Gamelab Oost — Role Overview
During a third-year internship at Stichting Gamelab Oost, work spanned three multidisciplinary teams building serious games for external clients, with UI/UX support given across all three and primary ownership sitting with one: Techniekroute, an AR experience for client TriMotion, ROC van Twente, and Gemeente Hengelo. Responsibilities ranged from interface design and styling systems to light game design and 3D asset input, alongside managing design consistency across two of the other teams.




Techniekroute — Concept
Techniekroute is a location-based AR route through Hengelo built to introduce (potential) students to the technical sector’s past, present, and future. Players walk a real path while an AR layer surfaces interactive hotspots, quest-givers, and mini-games tied to the region’s technical developments: scanning QR codes to unlock the experience, then following a Mad Scientist character through a story about a portal stranded without power.
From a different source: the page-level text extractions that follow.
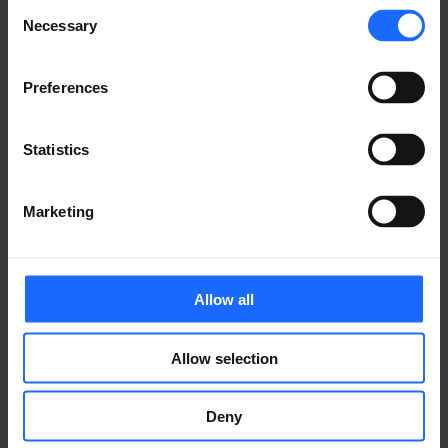
Consent
Necessary
Selection
CONTACT US
Preferences
Statistics
FAQ
Marketing
Allow all
Lorem Ipsum is
Allow selection
simply dummy text
Deny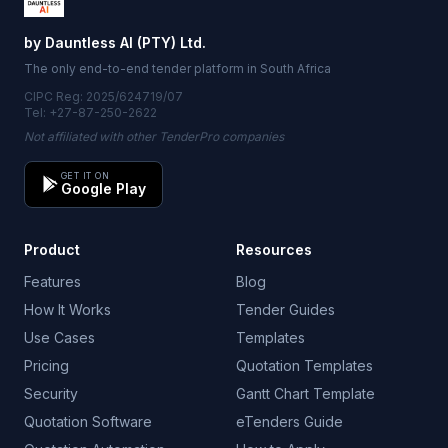
by Dauntless AI (PTY) Ltd.
The only end-to-end tender platform in South Africa
CIPC Reg: 2025/624719/07
Tel: +27-87-250-2622
Not affiliated with other TenderPro companies
GET IT ON
Google Play
Product
Resources
Features
Blog
How It Works
Tender Guides
Use Cases
Templates
Pricing
Quotation Templates
Security
Gantt Chart Template
Quotation Software
eTenders Guide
Techniekroute — Interface & Narrative
The HUD tracks objectives, collected battery parts, and inventory over a live camera feed, while dialogue boxes carry the story forward: a scientist stuck in the wrong timeline, a guide dog that needs playing with, a vendor’s drone that needs flying through rings, and two battery parts that ultimately power the way home. Prototyping happened in Adobe XD, which let full user flows get tested before any of it touched Unity.
Techniekroute — Style Iteration
The HUD went through a real simplification pass: an earlier version stacked Battery, Inventory, Goal, and two separate Objective callouts onto the screen at once, which read as cluttered against a live camera feed. Later passes cut that down to a single Objective bar and a slimmer dialogue box, testing typefaces like Bebas Neue before settling on Exo for the shipped teal glassmorphism direction.
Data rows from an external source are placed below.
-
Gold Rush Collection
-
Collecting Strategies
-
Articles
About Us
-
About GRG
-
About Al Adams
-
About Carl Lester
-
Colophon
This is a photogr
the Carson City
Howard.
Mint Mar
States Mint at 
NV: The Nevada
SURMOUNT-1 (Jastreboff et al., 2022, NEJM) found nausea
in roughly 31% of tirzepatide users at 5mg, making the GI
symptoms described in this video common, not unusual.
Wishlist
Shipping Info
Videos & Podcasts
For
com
Techniekroute — Concepting & Planning
Before the narrative landed, three directions were weighed against each other: a professor-guide story, a time-machine concept, and a fix-the-timeline concept. The final version merging the time-machine and fix-timeline framing under the Mad Scientist character. Delivery was planned across five phases with fixed deadlines, from initial ideation through mechanics, assets, implementation, and final project handoff.
Starter Deck — Ingenious Game
The second Gamelab team, Starter Deck Studios, built Ingenious Game: a browser-based serious game teaching industrial design process and product lifecycle stages to engineering students, developed for a professor’s class at the University of Twente. Players move through real industry design-review gates, hiring engineers, spending a shared budget, and rolling dice to resolve rework challenges at each phase, with trait scores and best-practice bonuses tracking how well a team performs against realistic design scenarios.
Starter Deck — Contribution
On this team, the role shifted from primary designer to systems integrator: assembling UI components, copy boxes, and illustration work contributed by other team members into a single consistent visual language, applied across every screen. All mockups were built in Photoshop, iterating the full interface before any of it reached implementation.
Starter Deck — Style Iteration
Early versions that got delivered to me used a flat white background with cartoon-style character art and a simple grid layout. I made the first iterations to a dark navy, glassmorphism-adjacent direction with amber/yellow accents, restructuring the same information: trait scores, budget, best practices, dice outcomes into a denser, more game-like HUD across several rounds of layout and typography passes before landing on the final structure.